INTRODUCTION:

The term 'molecular chaperonin' was carried out to describe the specealized function of the nuclear protein nucleoplasmin in promoting chromatin assembly (Laskey et al.,1978). Chaperonion control and catalysed post translational folding, assembley, or membrane translocation of some protein (Hartl et al.,1994). The most throughly studied chaperonin system is the GroEL and GroES from E.coli (Tilly and Georgopoulos,1982) studied invivo and invitro (Ellis,1987).

Chaperonin belongs to an ubiquitous class of protein that shows a high degree of sequence identity (Hartl and Martin,1995). Chaperonin GroEL and GroES from E.coli being a ubiquitous class of sequence related molecules in bacteria (Mehra et al.,1986) and organelles chloroplast(Hemmingsen et al.,1988), mitochondria(Pickettos et al.,1989) cytoplasm of eukaryotes(Hendrick and Hartl,1993) and archebacteria(Macarion and Mcrio,1994; Gupta,1995).

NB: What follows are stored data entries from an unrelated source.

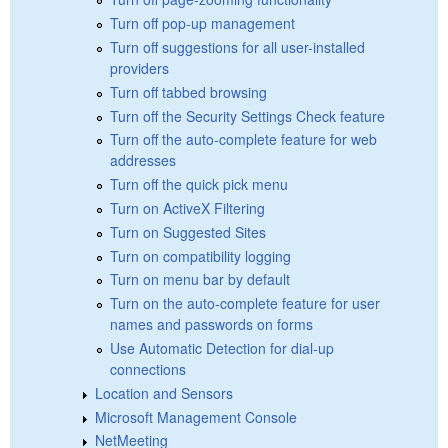
Turn off pop-up management
Turn off suggestions for all user-installed
providers
Turn off tabbed browsing
Turn off the Security Settings Check feature
Turn off the auto-complete feature for web
addresses
Turn off the quick pick menu
Turn on ActiveX Filtering
Turn on Suggested Sites
Turn on compatibility logging
Turn on menu bar by default
Turn on the auto-complete feature for user
names and passwords on forms
Use Automatic Detection for dial-up
connections
Location and Sensors
Microsoft Management Console
NetMeeting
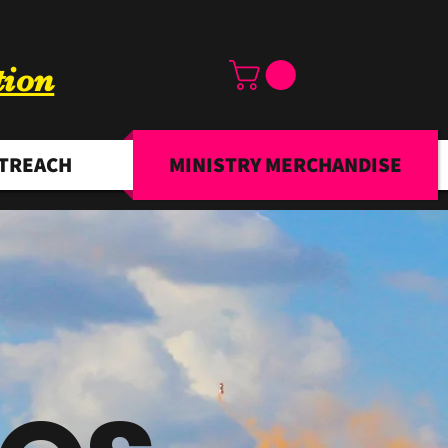
tion
TREACH
MINISTRY MERCHANDISE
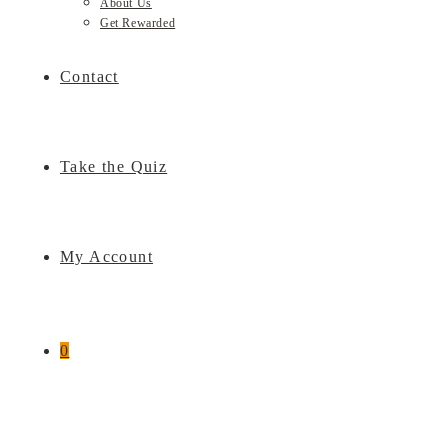
About Us
Get Rewarded
Contact
Take the Quiz
My Account
0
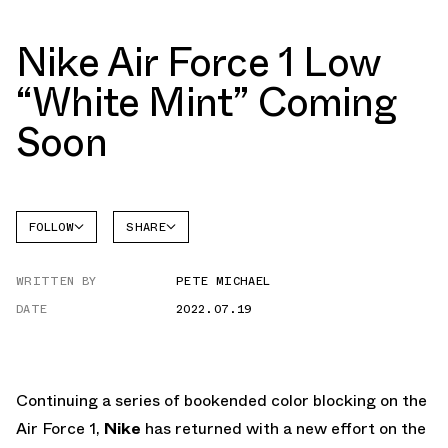
Nike Air Force 1 Low
“White Mint” Coming
Soon
FOLLOW
SHARE
FACEBOOK
NIKE
WRITTEN BY
PETE MICHAEL
TWITTER
AIR
FORCE 1
DATE
2022.07.19
WHATSAPP
EMAIL
Continuing a series of bookended color blocking on the
Air Force 1,
Nike
has returned with a new effort on the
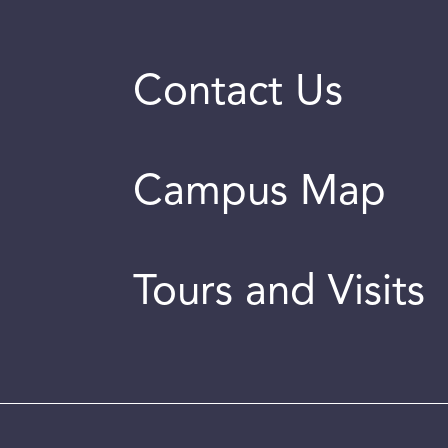
Contact Us
Campus Map
Tours and Visits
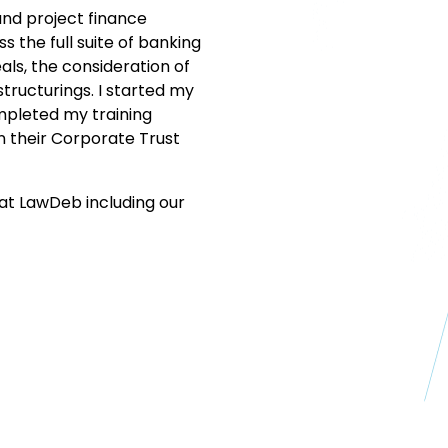
and project finance
s the full suite of banking
ls, the consideration of
tructurings. I started my
ompleted my training
n their Corporate Trust
at LawDeb including our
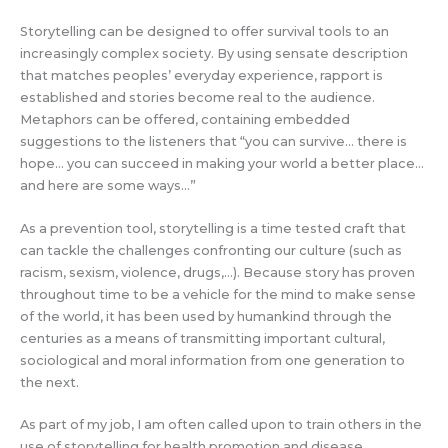
Storytelling can be designed to offer survival tools to an
increasingly complex society. By using sensate description
that matches peoples’ everyday experience, rapport is
established and stories become real to the audience.
Metaphors can be offered, containing embedded
suggestions to the listeners that “you can survive… there is
hope… you can succeed in making your world a better place…
and here are some ways…”
As a prevention tool, storytelling is a time tested craft that
can tackle the challenges confronting our culture (such as
racism, sexism, violence, drugs,…). Because story has proven
throughout time to be a vehicle for the mind to make sense
of the world, it has been used by humankind through the
centuries as a means of transmitting important cultural,
sociological and moral information from one generation to
the next.
As part of my job, I am often called upon to train others in the
use of storytelling for health promotion and disease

Most studies on chaperonin has been carried out with chaperonin from mesophilic organism such as E.coli chaperonin with high thermostability naturally exit in thermophiles. Purification of chaperonin from thermophilic bacterium Thermus aquaticus (Mukulik and Benda,1993), Thermo anaerobacter brocku (Truscott et al.,1994) from E.coli(Llorca et al.,1994) has been studied.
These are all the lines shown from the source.